What this task involves —
All of the data should be reproduced word for word, though its pictures must be omitted.

Page-level text extractions —
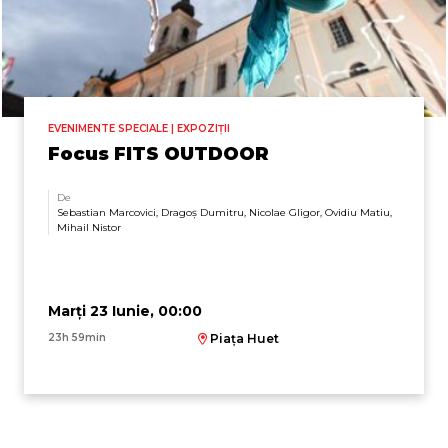
EVENIMENTE SPECIALE | EXPOZIȚII
Focus FITS OUTDOOR
De
Sebastian Marcovici, Dragoș Dumitru, Nicolae Gligor, Ovidiu Matiu,
Mihail Nistor
Marți 23 Iunie, 00:00
23h 59min
Piața Huet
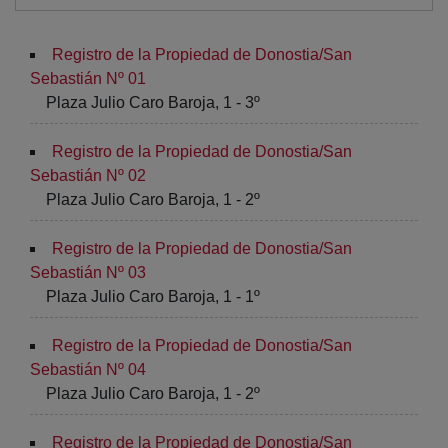
Registro de la Propiedad de Donostia/San
Sebastián Nº 01
Plaza Julio Caro Baroja, 1 - 3º
Registro de la Propiedad de Donostia/San
Sebastián Nº 02
Plaza Julio Caro Baroja, 1 - 2º
Registro de la Propiedad de Donostia/San
Sebastián Nº 03
Plaza Julio Caro Baroja, 1 - 1º
Registro de la Propiedad de Donostia/San
Sebastián Nº 04
Plaza Julio Caro Baroja, 1 - 2º
Registro de la Propiedad de Donostia/San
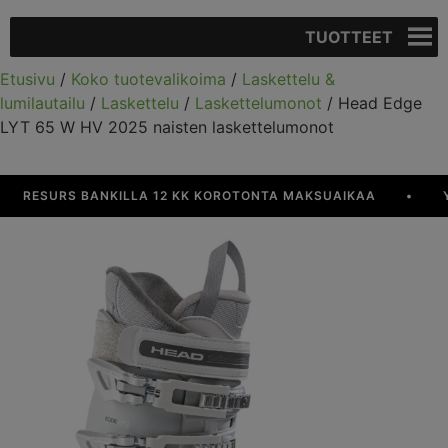
TUOTTEET
Etusivu
/
Koko tuotevalikoima
/
Laskettelu &
lumilautailu
/
Laskettelu
/
Laskettelumonot
/ Head Edge
LYT 65 W HV 2025 naisten laskettelumonot
RESURS BANKILLA 12 KK KOROTONTA MAKSUAIKAA
•
YLI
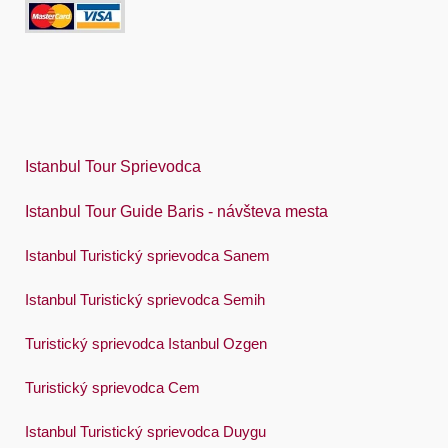
Italiano
日本語
한국어
Polski
Istanbul Tour Sprievodca
Português
Istanbul Tour Guide Baris - návšteva mesta
Русский
Istanbul Turistický sprievodca Sanem
Español
Swedish
Istanbul Turistický sprievodca Semih
Türkçe
Turistický sprievodca Istanbul Ozgen
Український
Turistický sprievodca Cem
Việt
Istanbul Turistický sprievodca Duygu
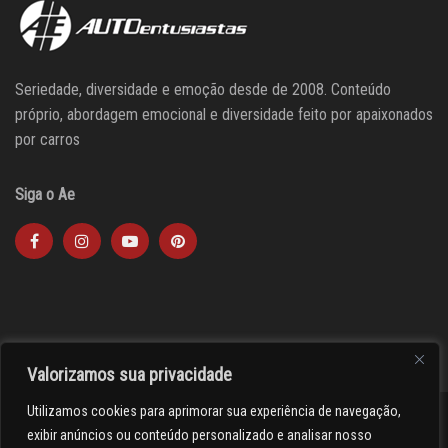
Seriedade, diversidade e emoção desde de 2008. Conteúdo
próprio, abordagem emocional e diversidade feito por apaixonados
por carros
Siga o Ae
Valorizamos sua privacidade
Utilizamos cookies para aprimorar sua experiência de navegação,
><(((º> 17
exibir anúncios ou conteúdo personalizado e analisar nosso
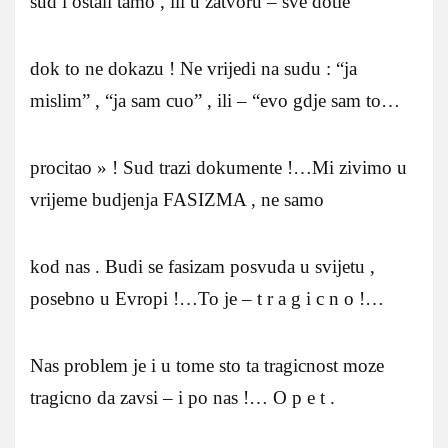
sud i ostali tamo , ili u zatvoru – sve dotle
dok to ne dokazu ! Ne vrijedi na sudu : “ja
mislim” , “ja sam cuo” , ili – “evo gdje sam to…
procitao » ! Sud trazi dokumente !…Mi zivimo u
vrijeme budjenja FASIZMA , ne samo
kod nas . Budi se fasizam posvuda u svijetu ,
posebno u Evropi !…To je – t r a g i c n o !…
Nas problem je i u tome sto ta tragicnost moze
tragicno da zavsi – i po nas !… O p e t .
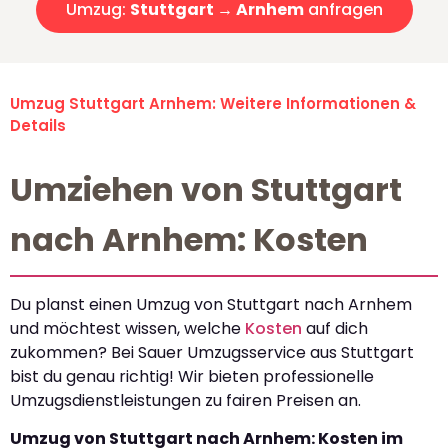
Umzug:
Stuttgart → Arnhem
anfragen
Umzug Stuttgart Arnhem: Weitere Informationen &
Details
Umziehen von Stuttgart
nach Arnhem: Kosten
Du planst einen Umzug von Stuttgart nach Arnhem
und möchtest wissen, welche
Kosten
auf dich
zukommen? Bei Sauer Umzugsservice aus Stuttgart
bist du genau richtig! Wir bieten professionelle
Umzugsdienstleistungen zu fairen Preisen an.
Umzug von Stuttgart nach Arnhem: Kosten im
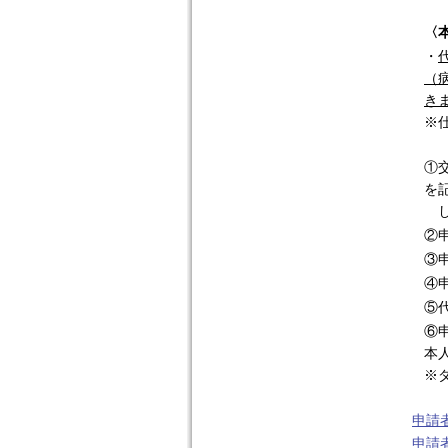
〈
・
（
き
※
①
を
し
②
③
④
⑤
⑥
本
※
申請
申請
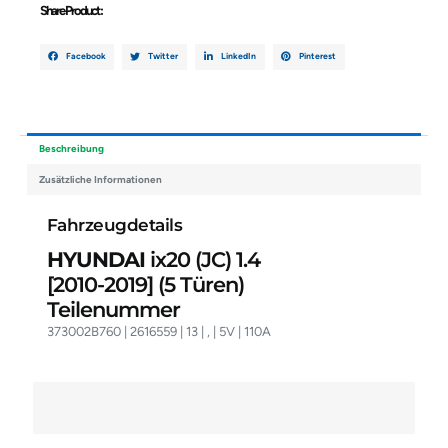
Share Product :
110A
Menge
Facebook
Twitter
LinkedIn
Pinterest
Beschreibung
Zusätzliche Informationen
Fahrzeugdetails
HYUNDAI
ix20 (JC) 1.4
[2010-2019]
(5 Türen)
Teilenummer
373002B760 | 2616559 | 13 | , | 5V | 110A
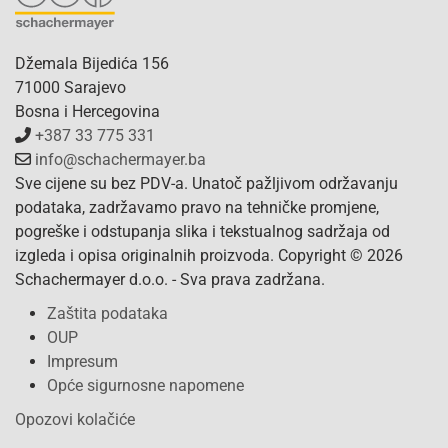
Džemala Bijedića 156
71000 Sarajevo
Bosna i Hercegovina
+387 33 775 331
info@schachermayer.ba
Sve cijene su bez PDV-a. Unatoč pažljivom održavanju
podataka, zadržavamo pravo na tehničke promjene,
pogreške i odstupanja slika i tekstualnog sadržaja od
izgleda i opisa originalnih proizvoda. Copyright © 2026
Schachermayer d.o.o. - Sva prava zadržana.
Zaštita podataka
OUP
Impresum
Opće sigurnosne napomene
Opozovi kolačiće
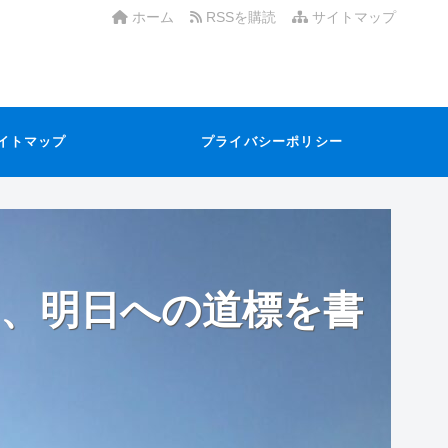
ホーム
RSSを購読
サイトマップ
イトマップ
プライバシーポリシー
、明日への道標を書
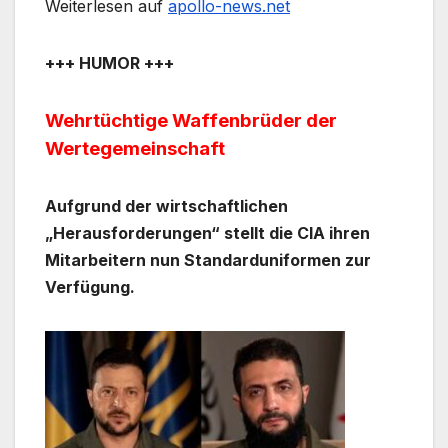
Weiterlesen auf
apollo-news.net
+++ HUMOR +++
Wehrtüchtige Waffenbrüder der
Wertegemeinschaft
Aufgrund der wirtschaftlichen
„Herausforderungen“ stellt die CIA ihren
Mitarbeitern nun Standarduniformen zur
Verfügung.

Output —
EVENIMENTE SPECIALE | EXPOZIȚII
Focus FITS OUTDOOR
De
Sebastian Marcovici, Dragoș Dumitru, Nicolae Gligor, Ovidiu Matiu,
Mihail Nistor
Marți 23 Iunie, 00:00
23h 59min
Piața Huet
Registro de la Propiedad de Donostia/San
Sebastián Nº 01
Plaza Julio Caro Baroja, 1 - 3º
Registro de la Propiedad de Donostia/San
Sebastián Nº 02
Plaza Julio Caro Baroja, 1 - 2º
Registro de la Propiedad de Donostia/San
Sebastián Nº 03
Plaza Julio Caro Baroja, 1 - 1º
Registro de la Propiedad de Donostia/San
Sebastián Nº 04
Plaza Julio Caro Baroja, 1 - 2º
Registro de la Propiedad de Donostia/San
TUOTTEET
Etusivu
/
Koko tuotevalikoima
/
Laskettelu &
lumilautailu
/
Laskettelu
/
Laskettelumonot
/ Head Edge
LYT 65 W HV 2025 naisten laskettelumonot
RESURS BANKILLA 12 KK KOROTONTA MAKSUAIKAA
•
YLI
Italiano
日本語
한국어
Polski
Istanbul Tour Sprievodca
Português
Istanbul Tour Guide Baris - návšteva mesta
Русский
Istanbul Turistický sprievodca Sanem
Español
Swedish
Istanbul Turistický sprievodca Semih
Türkçe
Turistický sprievodca Istanbul Ozgen
Український
Turistický sprievodca Cem
Việt
Istanbul Turistický sprievodca Duygu
Seriedade, diversidade e emoção desde de 2008. Conteúdo
próprio, abordagem emocional e diversidade feito por apaixonados
por carros
Siga o Ae
Valorizamos sua privacidade
Utilizamos cookies para aprimorar sua experiência de navegação,
><(((º> 17
exibir anúncios ou conteúdo personalizado e analisar nosso
sud i ostali tamo , ili u zatvoru – sve dotle
dok to ne dokazu ! Ne vrijedi na sudu : “ja
mislim” , “ja sam cuo” , ili – “evo gdje sam to…
procitao » ! Sud trazi dokumente !…Mi zivimo u
vrijeme budjenja FASIZMA , ne samo
kod nas . Budi se fasizam posvuda u svijetu ,
posebno u Evropi !…To je – t r a g i c n o !…
Nas problem je i u tome sto ta tragicnost moze
tragicno da zavsi – i po nas !… O p e t .
Umzug:
Stuttgart → Arnhem
anfragen
Umzug Stuttgart Arnhem: Weitere Informationen &
Details
Umziehen von Stuttgart
nach Arnhem: Kosten
Du planst einen Umzug von Stuttgart nach Arnhem
und möchtest wissen, welche
Kosten
auf dich
zukommen? Bei Sauer Umzugsservice aus Stuttgart
bist du genau richtig! Wir bieten professionelle
Umzugsdienstleistungen zu fairen Preisen an.
Umzug von Stuttgart nach Arnhem: Kosten im
〈
・
（
き
※
①
を
し
②
③
④
⑤
⑥
本
※
申請
申請
Share Product :
110A
Menge
Facebook
Twitter
LinkedIn
Pinterest
Beschreibung
Zusätzliche Informationen
Fahrzeugdetails
HYUNDAI
ix20 (JC) 1.4
[2010-2019]
(5 Türen)
Teilenummer
373002B760 | 2616559 | 13 | , | 5V | 110A
Džemala Bijedića 156
71000 Sarajevo
Bosna i Hercegovina
+387 33 775 331
info@schachermayer.ba
Sve cijene su bez PDV-a. Unatoč pažljivom održavanju
podataka, zadržavamo pravo na tehničke promjene,
pogreške i odstupanja slika i tekstualnog sadržaja od
izgleda i opisa originalnih proizvoda. Copyright © 2026
Schachermayer d.o.o. - Sva prava zadržana.
Zaštita podataka
OUP
Impresum
Opće sigurnosne napomene
Opozovi kolačiće
ホーム
RSSを購読
サイトマップ
イトマップ
プライバシーポリシー
、明日への道標を書
Weiterlesen auf
apollo-news.net
+++ HUMOR +++
Wehrtüchtige Waffenbrüder der
Wertegemeinschaft
Aufgrund der wirtschaftlichen
„Herausforderungen“ stellt die CIA ihren
Mitarbeitern nun Standarduniformen zur
Verfügung.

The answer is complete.